My mother may have forbid me to watch “Kids Incorporated” on the Disney channel (not that I was interested to begin with), but I was never told I couldn't listen to Robert Plant wailing and moaning through the speakers. I was only allowed to use profanity when I was singing to a song. And as long as I knew what it meant, I was encouraged to run wild. You can't cut a person off from their imagination, after all.

Wastelands
Metallica Cover Band
When I was in middle school, I quit both Drama and Classical Violin to play the Drums. I begged my divorced parents to get me a drum-set (a 5-piece Pearl Export Series), and they did so without too much effort. When I lived with my dad, he said I played like an African tribesman. When I lived with my mom, she paid for six-months of lessons with a guy called Roth in Northwestern Pennsylvania. Roth told me to bring in a song I wanted to learn so I brought Tool's second album, Undertow, and told him I wanted to learn "Sober". He listened to it and told me to pick something else and then we worked on Paradiddles that day instead. Eventually, I ended up learning a Metallica song and later joined a Metallica cover band (See: Gig Photo, above). I played in a death metal band after that.

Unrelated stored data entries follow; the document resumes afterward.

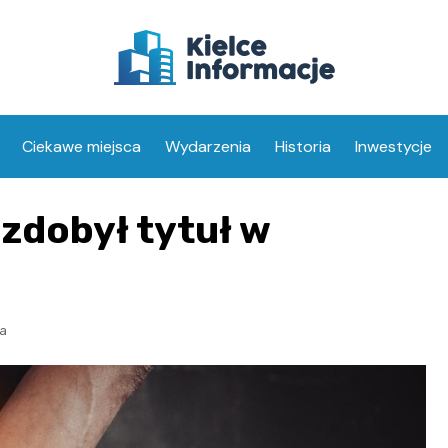
Ciekawe miejsca
Wydarzenia
Historia
Inwestycje
 zdobył tytuł w
a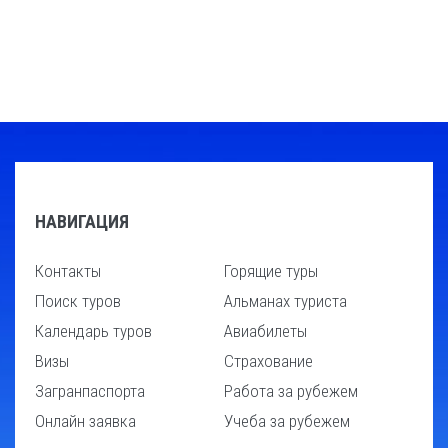
НАВИГАЦИЯ
Контакты
Горящие туры
Поиск туров
Альманах туриста
Календарь туров
Авиабилеты
Визы
Страхование
Загранпаспорта
Работа за рубежем
Онлайн заявка
Учеба за рубежем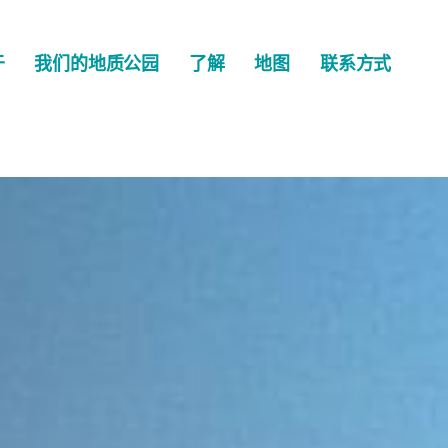
于
我们的地质公园
了解
地图
联系方式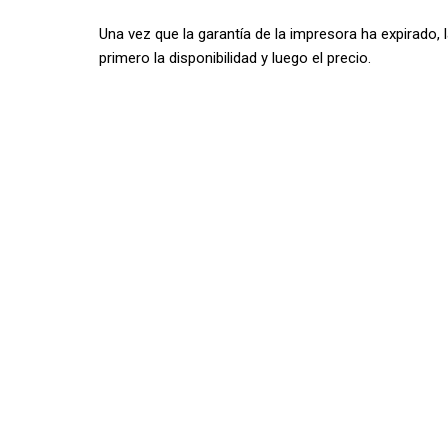
Una vez que la garantía de la impresora ha expirado,
primero la disponibilidad y luego el precio.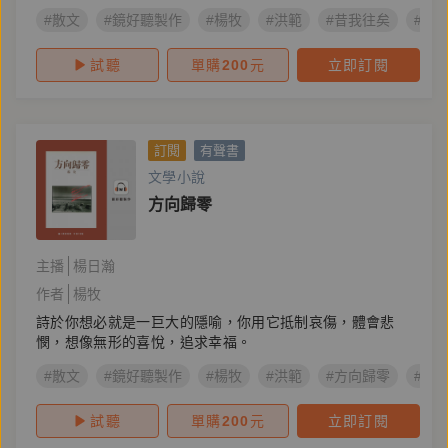
#散文
#鏡好聽製作
#楊牧
#洪範
#昔我往矣
#楊
試聽
單購
200
元
立即訂閱
訂閱
有聲書
文學小說
方向歸零
主播
楊日瀚
作者
楊牧
詩於你想必就是一巨大的隱喻，你用它抵制哀傷，體會悲
憫，想像無形的喜悅，追求幸福。
#散文
#鏡好聽製作
#楊牧
#洪範
#方向歸零
#楊
試聽
單購
200
元
立即訂閱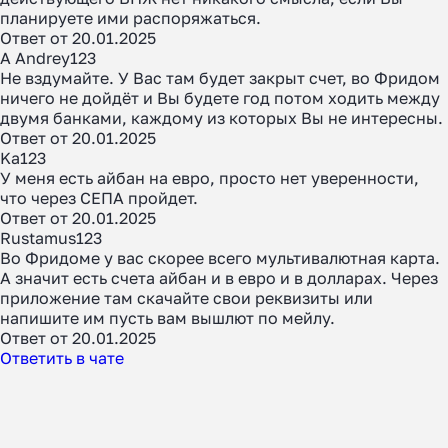
планируете ими распоряжаться.
Ответ от 20.01.2025
A Andrey123
Как перевести деньги
Не вздумайте. У Вас там будет закрыт счет, во Фридом
за 2 часа вместо 120
ничего не дойдёт и Вы будете год потом ходить между
двумя банками, каждому из которых Вы не интересны.
Ответ от 20.01.2025
Рассказали, почему банки
Ka123
уступили место платёжным
У меня есть айбан на евро, просто нет уверенности,
агентам в 2025 году
что через СЕПА пройдет.
Ответ от 20.01.2025
Rustamus123
Во Фридоме у вас скорее всего мультивалютная карта.
Узнать
А значит есть счета айбан и в евро и в долларах. Через
приложение там скачайте свои реквизиты или
напишите им пусть вам вышлют по мейлу.
Ответ от 20.01.2025
Ответить в чате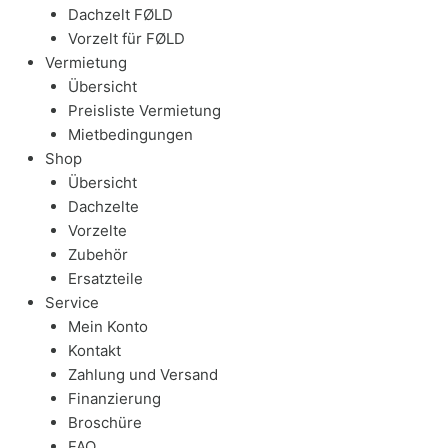
Dachzelt FØLD
Vorzelt für FØLD
Vermietung
Übersicht
Preisliste Vermietung
Mietbedingungen
Shop
Übersicht
Dachzelte
Vorzelte
Zubehör
Ersatzteile
Service
Mein Konto
Kontakt
Zahlung und Versand
Finanzierung
Broschüre
FAQ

We called ourselves Anti-Justice and we played once at Peabodies in Cleveland, Ohio.

Moving around a lot as a kid, my drums got beat up over time. Rained on, smashed up, and set on fire in wars with my mom during a few of her binges. When I turned 18, I sold what was left of my drums before moving to the state of Georgia. A few years later, I returned to North Canton, Ohio and eventually married the guy I had sold my drums to, so I got the set back. Funny how things work out.

Drums at my mothers home
Pennsylvania 1997

That was my childhood, filled with music to keep the connections strong by filling the air with an amount of soul that I wanted to attain for myself. Music brings back memories, and creates new ones. A certain song (i.e: "No One Knows" by Queens of the Stone Age) can even remind me of a particular season (Autumn). Music reminds me to keep on living, looking back on even the worst of times as if they were actually pretty good.

In many ways, Rock & Roll Saved My Soul. And I pay it back through light and images. I want to pay tribute to the music that continues to make me think differently, creating photographs with the same heart and soul. Music photography is a career goal for me. I am working my ass off to get where I want to go. Some of the biggest magazines in the industry is where I am heading. It's about time. Thank you, Kotori.